Contextual Vocabulary Acquisition

On a Representation of Everything But the Word“pry”

Chris Becker

CSE740: CVA Seminar

May 1, 2003

Contextual Vocabulary Acquisition

On a Representation of Everything But the Word“pry”

Chris Becker

Abstract

This paper describes the work I did during the Spring 2003 semester on the CVA project analyzing a context of the verb ‘pry’ to determine if it was possible to extract the meaning of this word from the clues given in that context. The specific sentence used for this was “Making sure you have unbolted, unscrewed, and unattached everything, begin to pry the door panel from the door using a wide, thin screwdriver.”[4] My main areas of interest in working with this context were, in order of importance, (i) evaluating what components of meaning are implied by the existence of “from” in relation to the direct and indirect objects of the verb, (ii) identifying what information can be inferred from knowledge of the instrument being used by the agent to make the action take place, and (iii) identifying what significance any items that allow the specific action to take place have on the meaning of the verb. As of my final week working on this project I have completed a representation in SNePS of a simplified version of the sentence and modified the verb algorithm (J. Del Vecchio, 2002) to return information on the Instrument and any items enabling the action to take place. The next phase of this project would involve expanding the SNePS representation created thus far into one more closely depicting the structure and details of the original sentence, as well as adding a full supply of background knowledge and rules of inference. In the long run, additional work must be done on the verb algorithm to have it search with greater depth into the relationships between the verb and its arguments; specifically, any prepositional phrases connecting the direct and indirect objects, and well as agents and instruments. Currently the verb algorithm returns only the type of transitivity displayed in the represented context.

Introduction

The purpose of the Contextual Vocabulary Acquisition research project (Rapaport & Kibby, 2001) is to develop strategies for extracting the meaning of target words from information in their surrounding context. These strategies are to be implemented computationally using SNePS as the knowledge base and inference engine. After testing the success of these strategies in SNePS, they will be taught to grade school students and be utilized in order to receive feedback that will go into further development of the algorithms. Thus, the benefits from this research are two-fold: to improve upon computational systems of language processing, and to assist in the education of vocabulary.

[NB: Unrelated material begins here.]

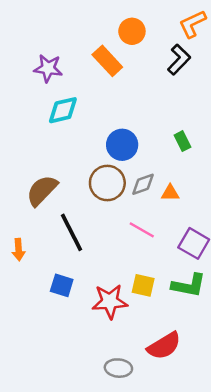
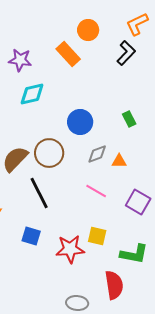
brown circle: (107, 183) -> (49, 153), moved
green L-shape: (189, 285) -> (134, 254), moved
red semicircle: (164, 346) -> (114, 285), turned -68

My task for this project was to select a context with some target word, construct a representation of that context in SNePS, and test the particular algorithm for the target word’s part of speech on the representation in order to determine the effectiveness of that algorithm and suggest any modifications based on the results. I undertook this task in three stages: (1) analyzing the components of the original sentence, (2) designing a propositional network of the sentence, and (3) actually coding it into SNePS, and attempting to get some output from the verb algorithm.

1. Analysis of the context

My analysis of the context began by performing an experiment. Using the context I had selected, I replaced the word “pry” with the made-up word unkbubber. I then instructed subjects to define unkbubber given only the sentence “Making sure you have unbolted, unscrewed, and unattached everything, begin to unkbubber the door panel from the door using a wide, thin screwdriver.”[4] The medium was an online message board, which allowed me to receive data from more people in a short amount of time. All subjects were college students at this school. All subjects were aware of each other’s answers given, though each acted independently in coming up with their own. The responses included the following (sic):

1. to remove in a wiggling/prying mannor

2. pry

3. remove

4. to pry

5. disjoin

6. disengage

7. detach

I did not ask for protocols, nor did I do any follow-up experiments to find any. My goal was satisfied by the fact that anyone who had background knowledge of the word “pry” could have made the correct substitution with the made-up word. I then set out to come up with my own protocols; ones that I could be certain about that weren’t derived or stated in the ad hoc manner that subjects in some experiment would do so in.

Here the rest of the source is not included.